The dedup algorithm in ProtecTIER is HyperFactor, which detects recurring data in multiple backups. HyperFactor is unique in that it avoids the risk of data corruption due to hash collisions, a risk that is inherent in products based on hashing algorithms. HyperFactor uses a memory resident index, rather than disk-resident hash tables and one consequence of this is that ProtecTIER’s restore times are shorter than backup times, in contrast to other products where restore times are generally much longer.
The amount of space saved is mainly a function of the backup policies and retention periods, and the variance of the data between them, but in general HyperFactor can deliver slightly better dedup ratios than hash-based systems. The more full-backups retained on ProtecTIER, and the more intervening incremental backups, the more space that will be saved overall.
One of the key advantages of ProtecTIER is the ability to replicate deduped data in a many to many grid. ProtecTIER also supports SMB/CIFS and NFS access.
While Tivoli Storage Manager also includes many of the same capabilities as ProtecTIER, the latter will generally deliver higher performance dedup, by offloading the process to a dedicated system, leaving TSM or other backup software to concentrate on selecting and copying files.
For more information on the software functionality etc, please refer to these links:
- TS7650G Product Page
- TS7620 Product Page
- ProtecTIER 3.3 Redbook
- ProtecTIER Implementation Redbook
- Tips on using ProtecTIER with NFS
In the past IBM has offered three models of ProtecTIER systems, two of which are now withdrawn, and a new one has since appeared.
- TS7610 (withdrawn) – entry level appliance up to 6 TB and 80 MB/sec.
- TS7620 – new entry level system. Up to 35 TB of deduped capacity. Backup speed of 300 MB/sec was originally quoted, but with recent capacity increases I am still trying to confirm if the rated throughput has changed.

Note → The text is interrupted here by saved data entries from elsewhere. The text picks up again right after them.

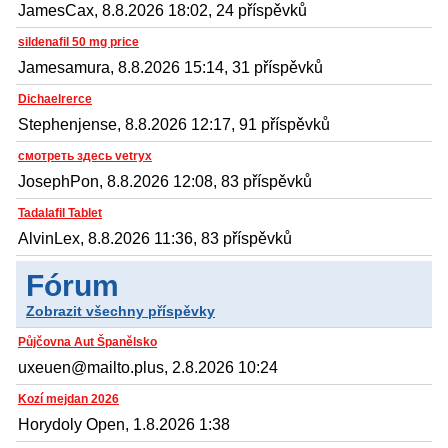
JamesCax, 8.8.2026 18:02, 24 příspěvků
sildenafil 50 mg price
Jamesamura, 8.8.2026 15:14, 31 příspěvků
Dichaelrerce
Stephenjense, 8.8.2026 12:17, 91 příspěvků
смотреть здесь vetryx
JosephPon, 8.8.2026 12:08, 83 příspěvků
Tadalafil Tablet
AlvinLex, 8.8.2026 11:36, 83 příspěvků
Fórum
Zobrazit všechny příspěvky
Půjčovna Aut Španělsko
uxeuen@mailto.plus, 2.8.2026 10:24
Kozí mejdan 2026
Horydoly Open, 1.8.2026 1:38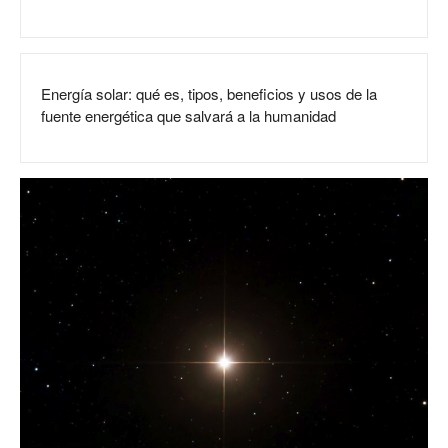
Energía solar: qué es, tipos, beneficios y usos de la
fuente energética que salvará a la humanidad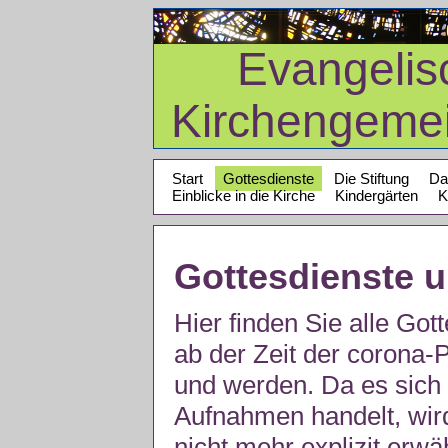
Evangelis
Kirchengeme
Start
Gottesdienste
Die Stiftung
Da
Einblicke in die Kirche
Kindergärten
K
Gottesdienste 
Hier finden Sie alle Got
ab der Zeit der corona
und werden. Da es sich 
Aufnahmen handelt, wir
nicht mehr explizit erw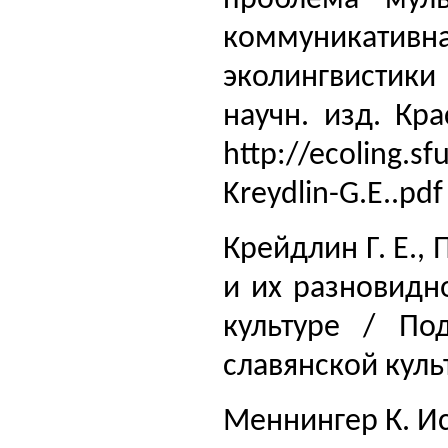
коммуникативн
эколингвистик
научн. изд. Кр
http://ecoling.s
Kreydlin-G.E..pdf
Крейдлин Г. Е.,
и их разновидн
культуре / По
славянской куль
Меннингер К. Ис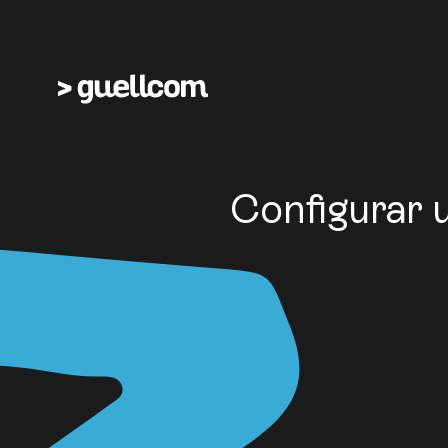
Configurar 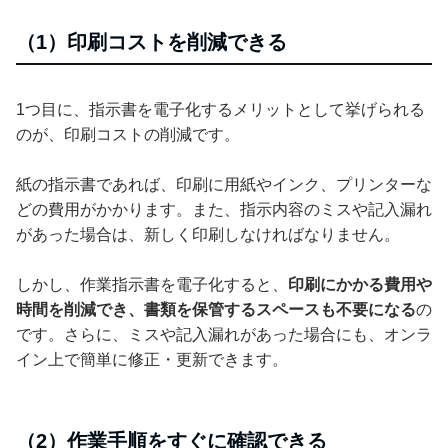
（1）印刷コストを削減できる
1つ目に、指示書を電子化するメリットとして挙げられる
のが、印刷コストの削減です。
紙の指示書であれば、印刷に用紙やインク、プリンターな
どの費用がかかります。また、指示内容のミスや記入漏れ
があった場合は、新しく印刷しなければなりません。
しかし、作業指示書を電子化すると、
印刷にかかる費用や
時間を削減でき、書類を保管するスペースも不要になる
の
です。さらに、ミスや記入漏れがあった場合にも、オンラ
イン上で簡単に修正・更新できます。
（2）作業手順をすぐに確認できる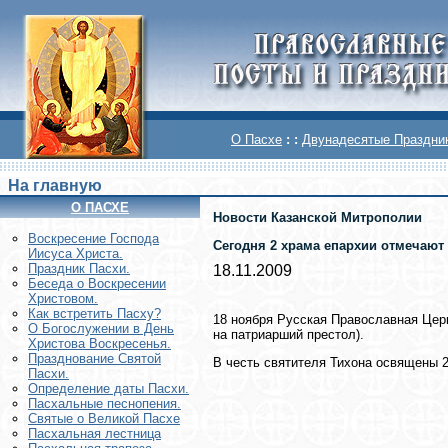
О Пасхе
: :
Двунадесятые Праздни
На главную
О ПАСХЕ
Новости Казанской Митрополии
Воскреcение Господа
Сегодня 2 храма епархии отмечают
Иисуса Христа.
Праздник Пасхи.
18.11.2009
Беседа о Воскресении
Христовом.
Как встретить Пасху?
18 ноября Русская Православная Цер
О Богослужении в День
на патриарший престол).
Христова Воскресенья.
Празднование Святой
В честь святителя Тихона освящены 2
Пасхи.
Определение даты Пасхи.
Пасхальные песнопения.
Святые о Великой Пасхе
Пасхальная лестница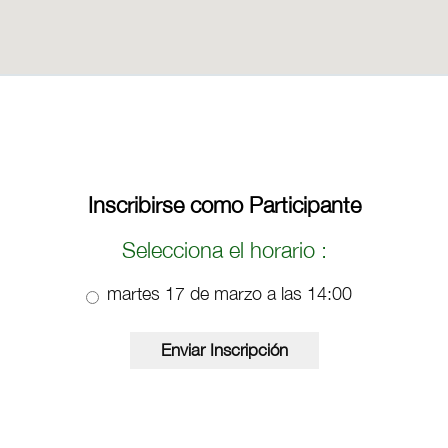
Inscribirse como Participante
Selecciona el horario :
martes 17 de marzo a las 14:00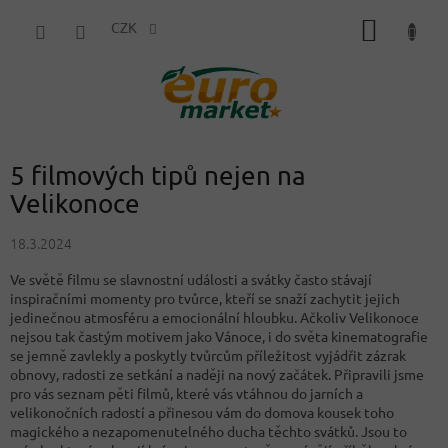
Přejít
NÁKUP
na
CZK
obsah
KOŠÍK
5 filmových tipů nejen na
Velikonoce
18.3.2024
Ve světě filmu se slavnostní události a svátky často stávají
inspiračními momenty pro tvůrce, kteří se snaží zachytit jejich
jedinečnou atmosféru a emocionální hloubku. Ačkoliv Velikonoce
nejsou tak častým motivem jako Vánoce, i do světa kinematografie
se jemně zavlekly a poskytly tvůrcům příležitost vyjádřit zázrak
obnovy, radosti ze setkání a naději na nový začátek. Připravili jsme
pro vás seznam pěti filmů, které vás vtáhnou do jarních a
velikonočních radostí a přinesou vám do domova kousek toho
magického a nezapomenutelného ducha těchto svátků. Jsou to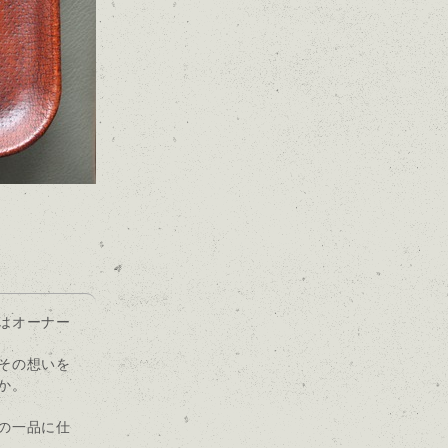
はオーナー
その想いを
か。
の一品に仕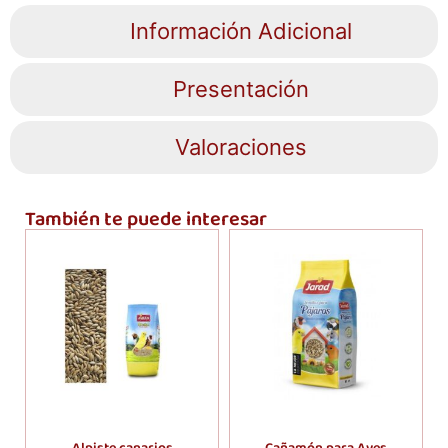
Información Adicional
Presentación
Valoraciones
También te puede interesar
Alpiste canarios
Cañamón para Aves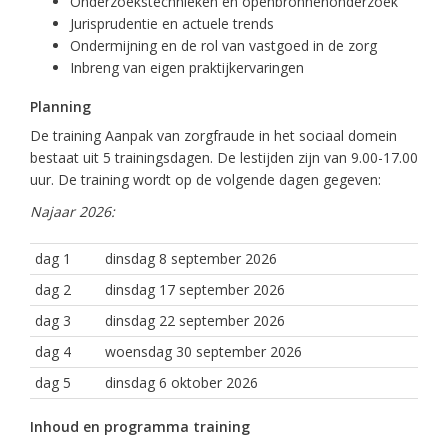
Onderzoekstechnieken en openbronnenonderzoek
Jurisprudentie en actuele trends
Ondermijning en de rol van vastgoed in de zorg
Inbreng van eigen praktijkervaringen
Planning
De training Aanpak van zorgfraude in het sociaal domein
bestaat uit 5 trainingsdagen. De lestijden zijn van 9.00-17.00
uur. De training wordt op de volgende dagen gegeven:
Najaar 2026:
dag 1
dinsdag 8 september 2026
dag 2
dinsdag 17 september 2026
dag 3
dinsdag 22 september 2026
dag 4
woensdag 30 september 2026
dag 5
dinsdag 6 oktober 2026
Inhoud en programma training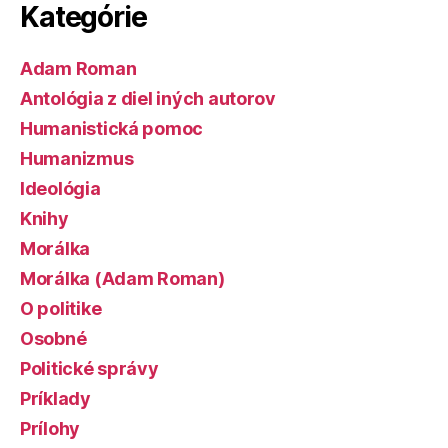
Kategórie
Adam Roman
Antológia z diel iných autorov
Humanistická pomoc
Humanizmus
Ideológia
Knihy
Morálka
Morálka (Adam Roman)
O politike
Osobné
Politické správy
Príklady
Prílohy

- TS7650A (withdrawn) – the midrange appliance which was rated at up to 36 TB and 500 MB/sec. This appliance was based on a back-end IBM (LSI/Netapp) DS4700 disk system with 450GB drives in RAID5 configuration.
- TS7650G – the enterprise gateway, which is currently rated at 9 TB per hour backup and up to 11.2 TB per hour restore. Each TS7650G has support for multiple Storwize V7000 or XIV disk systems, both of which offer non-disruptive drive firmware update capability.

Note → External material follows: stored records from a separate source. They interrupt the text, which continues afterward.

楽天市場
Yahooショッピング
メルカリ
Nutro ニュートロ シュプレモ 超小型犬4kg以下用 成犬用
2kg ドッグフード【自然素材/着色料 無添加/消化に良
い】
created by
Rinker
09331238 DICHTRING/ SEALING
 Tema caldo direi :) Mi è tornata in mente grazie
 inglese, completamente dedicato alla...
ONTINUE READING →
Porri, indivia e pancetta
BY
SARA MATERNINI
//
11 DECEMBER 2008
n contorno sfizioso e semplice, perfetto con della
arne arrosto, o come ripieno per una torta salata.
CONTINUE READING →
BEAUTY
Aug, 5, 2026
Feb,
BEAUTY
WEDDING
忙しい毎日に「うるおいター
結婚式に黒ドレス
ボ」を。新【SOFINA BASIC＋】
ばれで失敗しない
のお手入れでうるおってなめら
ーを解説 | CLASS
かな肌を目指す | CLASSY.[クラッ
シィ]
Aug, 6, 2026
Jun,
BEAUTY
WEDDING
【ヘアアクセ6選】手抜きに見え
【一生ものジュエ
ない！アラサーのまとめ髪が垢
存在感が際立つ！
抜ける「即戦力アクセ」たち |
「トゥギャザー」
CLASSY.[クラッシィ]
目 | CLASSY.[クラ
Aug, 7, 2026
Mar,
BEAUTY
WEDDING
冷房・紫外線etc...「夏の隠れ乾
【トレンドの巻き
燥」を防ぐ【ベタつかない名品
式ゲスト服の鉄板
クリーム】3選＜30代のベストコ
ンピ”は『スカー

There are a couple of rules of thumb I try to use when doing an initial quick glance sizing with the TS7650G with V7000 disk.
- Every V7000 disk will give you another 20 GB per hour of ProtecTIER backup throughput. The I/O profile for files is approx 80/20 random R/W with a 60KB block size and we generally use RAID6 for that. Metadata is generally placed on separate RAID10 drives and is more like 20/80 R/W.

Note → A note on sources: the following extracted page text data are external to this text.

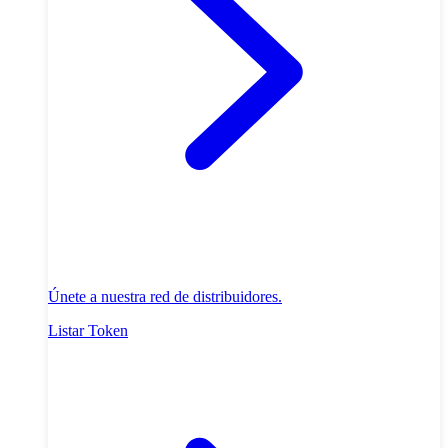
Únete a nuestra red de distribuidores.
Listar Token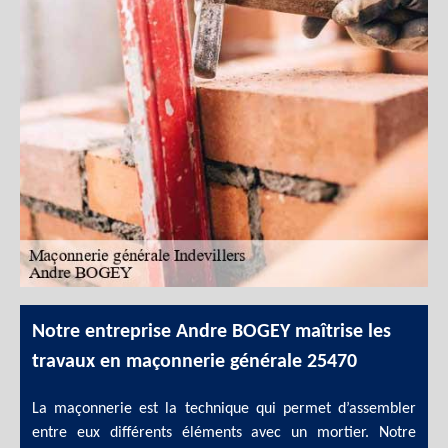
Notre entreprise Andre BOGEY maîtrise les
travaux en maçonnerie générale 25470
La maçonnerie est la technique qui permet d’assembler
entre eux différents éléments avec un mortier. Notre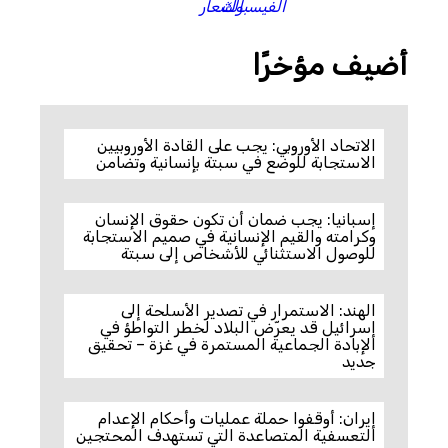
أضيف مؤخرًا
الاتحاد الأوروبي: يجب على القادة الأوروبيين
الاستجابة للوضع في سبتة بإنسانية وتضامن
إسبانيا: يجب ضمان أن تكون حقوق الإنسان
وكرامته والقيم الإنسانية في صميم الاستجابة
للوصول الاستثنائي للأشخاص إلى سبتة
الهند: الاستمرار في تصدير الأسلحة إلى
إسرائيل قد يعرّض البلاد لخطر التواطؤ في
الإبادة الجماعية المستمرة في غزة – تحقيق
جديد
إيران: أوقفوا حملة عمليات وأحكام الإعدام
التعسفية المتصاعدة التي تستهدف المحتجين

- Backup storage (traditionally on tape) can be five to ten times the production storage capacity, so assuming a 10:1 dedup ratio, you might need a dedup disk repository between half and the same size as your production disk. However, if you know you are already storing x TB of backups on tape, don’t plan on buying less than x/10 dedup capacity. The dedup ratio can sometimes be as high as 25:1 but more typically it will be closer to 10:1.
- It’s probably not a good idea to buy a dedup system that can’t easily grow to double the sized initial capacity. Dedup capacity is notoriously hard to predict and it can turn out to need more than you expected.
Those rules of thumb are not robust enough to be called a formal sizing, but they do give you a place to start in your thinking.